How Doc Films, the Country’s Oldest Student-Run Film Organization, Is Keeping Film Alive
Photos by Quinn Dombrowski; FlickrThe constitution had to be modified. Since 1932, Doc Films had the same goal: spectacular cinema exhibition, every night of the year. It’s hosted masterpiece premieres ranging from 1939’s The Rules of the Game to 2005’s Brokeback Mountain. And speakers ranging from Alfred Hitchcock to Woody Allen. But in 80 years, the oldest student-run film organization in the country, based at the University of Chicago, has seen the film industry transform through every technical innovation. The most recent: the digital takeover, replacing the moving-picture magic that defined the 35 mm film projectors. Which means Doc Films (formally named the Documentary Film Group) had to insert a new clause in its “governing document”: “Every effort must be made to project digitally only as a last resort.”
Both Julia Reinitz and Jack Hamm are fourth years at the University of Chicago and are extremely active in the work that Doc stands for: film preservation. The work that they put in ensures the continuation of a cultural castle—presenting Chicago with an eclectic balance of old and new. And it’s all run by volunteers. To put the numbers into perspective, Hamm said, “We have 14 shifts a week with seven people on each shift, so we have 100 people basically regularly working for us.” They show films every night of the academic year, and four nights a week each summer. For Hamm, Doc is “the opportunity to see a lot of movies that I wouldn’t have otherwise heard of, or see movies on the big screen that need to be seen on a big screen. We try to expose people to a lot of interesting stuff.” That ranges from classic black-and-white avant-gardes to experimental film and film noir.
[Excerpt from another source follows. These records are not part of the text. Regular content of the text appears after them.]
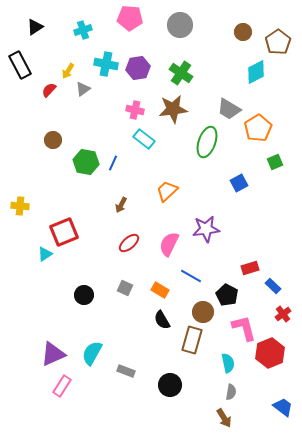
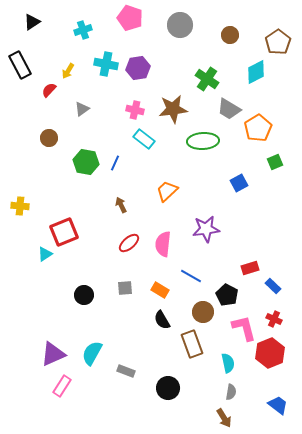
pink pentagon at (130, 18): rotated 15 degrees clockwise
black triangle at (35, 27): moved 3 px left, 5 px up
brown circle at (243, 32): moved 13 px left, 3 px down
green cross at (181, 73): moved 26 px right, 6 px down
gray triangle at (83, 89): moved 1 px left, 20 px down
brown circle at (53, 140): moved 4 px left, 2 px up
green ellipse at (207, 142): moved 4 px left, 1 px up; rotated 68 degrees clockwise
blue line at (113, 163): moved 2 px right
brown arrow at (121, 205): rotated 126 degrees clockwise
pink semicircle at (169, 244): moved 6 px left; rotated 20 degrees counterclockwise
gray square at (125, 288): rotated 28 degrees counterclockwise
red cross at (283, 314): moved 9 px left, 5 px down; rotated 28 degrees counterclockwise
brown rectangle at (192, 340): moved 4 px down; rotated 36 degrees counterclockwise
black circle at (170, 385): moved 2 px left, 3 px down
blue trapezoid at (283, 407): moved 5 px left, 2 px up
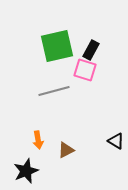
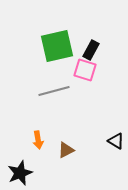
black star: moved 6 px left, 2 px down
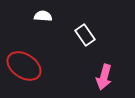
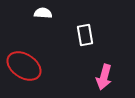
white semicircle: moved 3 px up
white rectangle: rotated 25 degrees clockwise
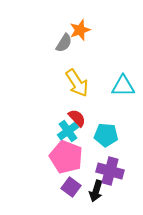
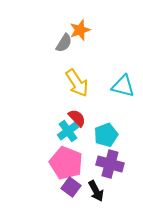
cyan triangle: rotated 15 degrees clockwise
cyan pentagon: rotated 25 degrees counterclockwise
pink pentagon: moved 6 px down
purple cross: moved 7 px up
black arrow: rotated 45 degrees counterclockwise
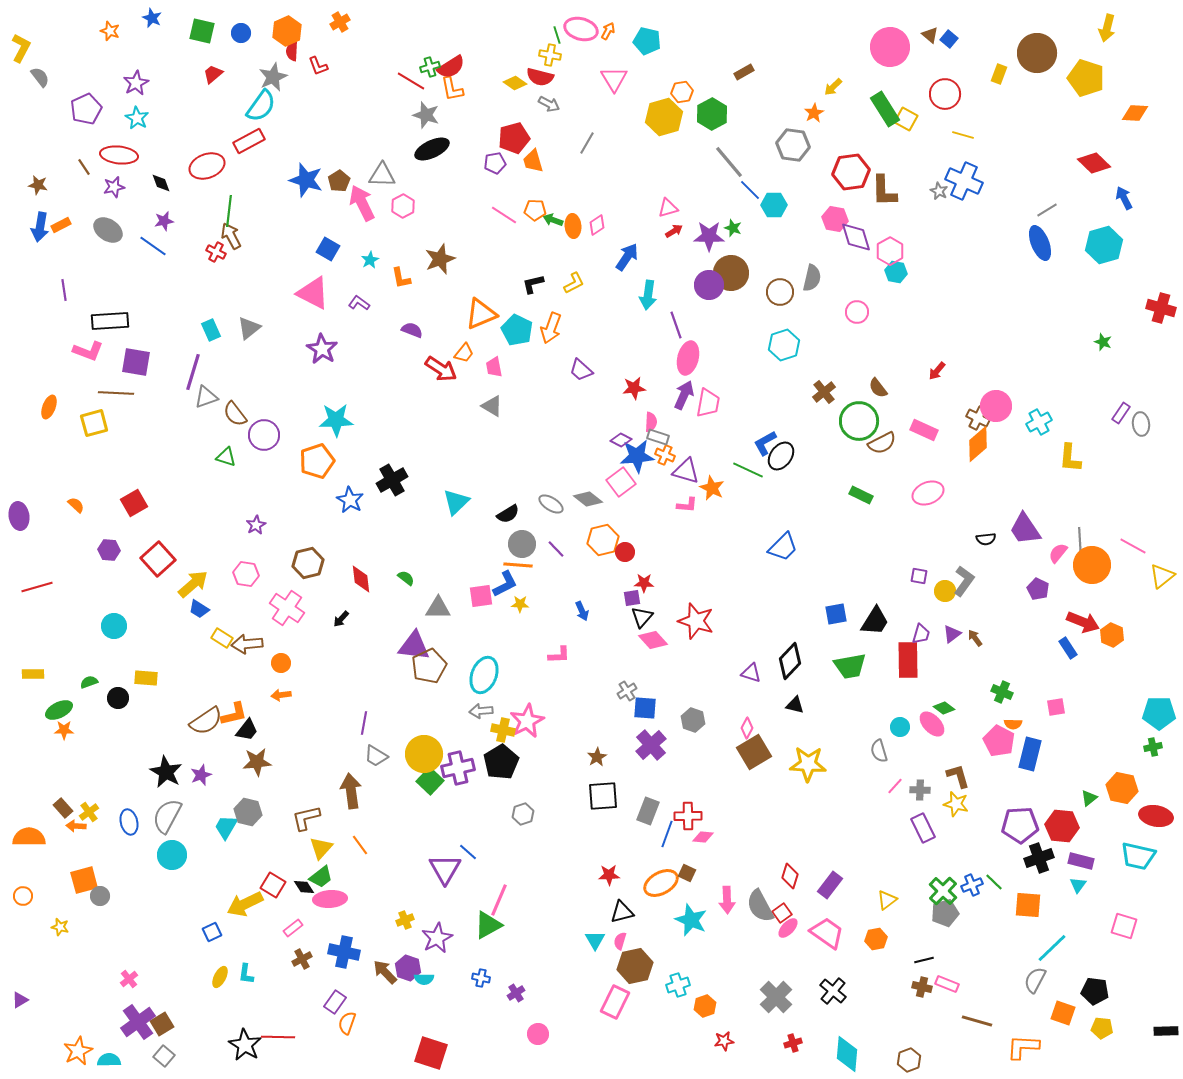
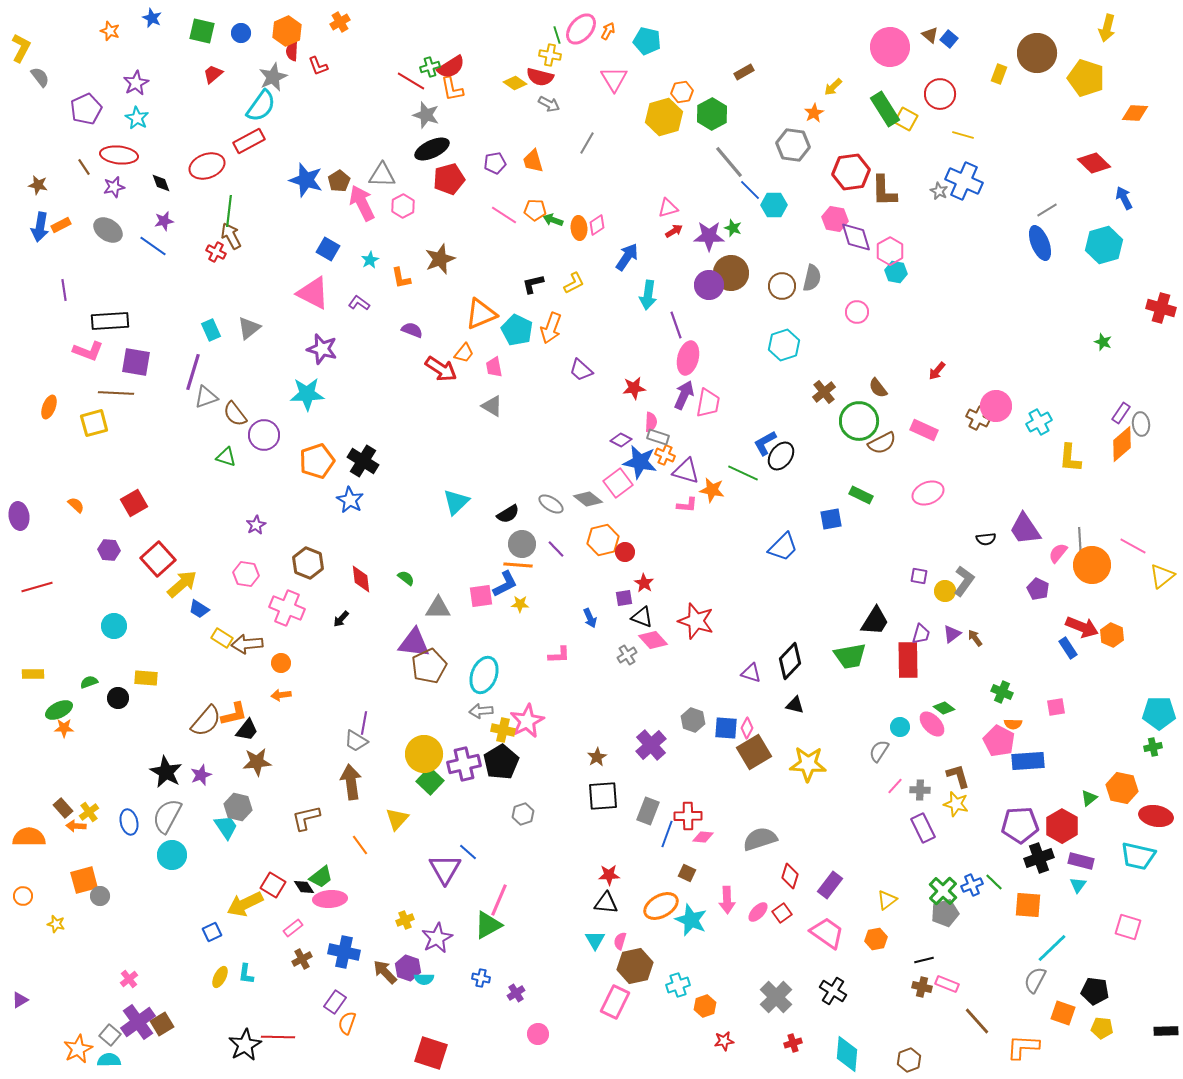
pink ellipse at (581, 29): rotated 64 degrees counterclockwise
red circle at (945, 94): moved 5 px left
red pentagon at (514, 138): moved 65 px left, 41 px down
orange ellipse at (573, 226): moved 6 px right, 2 px down
brown circle at (780, 292): moved 2 px right, 6 px up
purple star at (322, 349): rotated 16 degrees counterclockwise
cyan star at (336, 420): moved 29 px left, 26 px up
orange diamond at (978, 444): moved 144 px right
blue star at (637, 456): moved 3 px right, 6 px down; rotated 16 degrees clockwise
green line at (748, 470): moved 5 px left, 3 px down
black cross at (392, 480): moved 29 px left, 19 px up; rotated 28 degrees counterclockwise
pink square at (621, 482): moved 3 px left, 1 px down
orange star at (712, 488): moved 2 px down; rotated 15 degrees counterclockwise
brown hexagon at (308, 563): rotated 24 degrees counterclockwise
red star at (644, 583): rotated 30 degrees clockwise
yellow arrow at (193, 584): moved 11 px left
purple square at (632, 598): moved 8 px left
pink cross at (287, 608): rotated 12 degrees counterclockwise
blue arrow at (582, 611): moved 8 px right, 7 px down
blue square at (836, 614): moved 5 px left, 95 px up
black triangle at (642, 617): rotated 50 degrees counterclockwise
red arrow at (1083, 622): moved 1 px left, 5 px down
purple triangle at (414, 646): moved 3 px up
green trapezoid at (850, 666): moved 10 px up
gray cross at (627, 691): moved 36 px up
blue square at (645, 708): moved 81 px right, 20 px down
brown semicircle at (206, 721): rotated 16 degrees counterclockwise
orange star at (64, 730): moved 2 px up
gray semicircle at (879, 751): rotated 50 degrees clockwise
blue rectangle at (1030, 754): moved 2 px left, 7 px down; rotated 72 degrees clockwise
gray trapezoid at (376, 756): moved 20 px left, 15 px up
purple cross at (458, 768): moved 6 px right, 4 px up
brown arrow at (351, 791): moved 9 px up
gray hexagon at (248, 812): moved 10 px left, 5 px up
red hexagon at (1062, 826): rotated 24 degrees clockwise
cyan trapezoid at (226, 827): rotated 116 degrees clockwise
yellow triangle at (321, 848): moved 76 px right, 29 px up
orange ellipse at (661, 883): moved 23 px down
gray semicircle at (760, 906): moved 67 px up; rotated 100 degrees clockwise
black triangle at (622, 912): moved 16 px left, 9 px up; rotated 20 degrees clockwise
pink square at (1124, 926): moved 4 px right, 1 px down
yellow star at (60, 927): moved 4 px left, 3 px up
pink ellipse at (788, 928): moved 30 px left, 16 px up
black cross at (833, 991): rotated 8 degrees counterclockwise
brown line at (977, 1021): rotated 32 degrees clockwise
black star at (245, 1045): rotated 12 degrees clockwise
orange star at (78, 1051): moved 2 px up
gray square at (164, 1056): moved 54 px left, 21 px up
But dating back to the ’30s, Doc’s original purpose was to strictly show documentaries. Back then, digital was no option, and so everything was shown on the reels—one of Doc’s biggest motives today is to show the films on 35 mm. There are slightly different setups for the two branches of film, being either 16 mm or 35 mm. In the case of 35 mm films, two projectors are required, in contrast to 16 mm film which only has one projector. The projectionist’s main job, on a 35 mm projector, at least, is to change the reels every 20 minutes—swiftly enough that the audience will never notice anything changed. Which is exactly what digital projectors have reversed: it’s all automated. And today, 90 percent of screens in theaters have converted from film to digital, according to the London-based IHS Cinema Intelligence.
“I would love to get a paying, part-time summer job projecting somewhere but I don’t really think that those jobs exist anymore,” Reintz says. “I was projecting for CIMM Fest; two weekends ago and all the movies that they were screening were either DCP or Blu-ray… I think that that’s become pretty ubiquitous; there aren’t really a lot of places that need people to project anymore. One thing that I think is really amazing about Doc is that Doc trains their projectionists. I would never have been able to learn how to project if it hadn’t been for Doc. No one trains people to do that anymore.”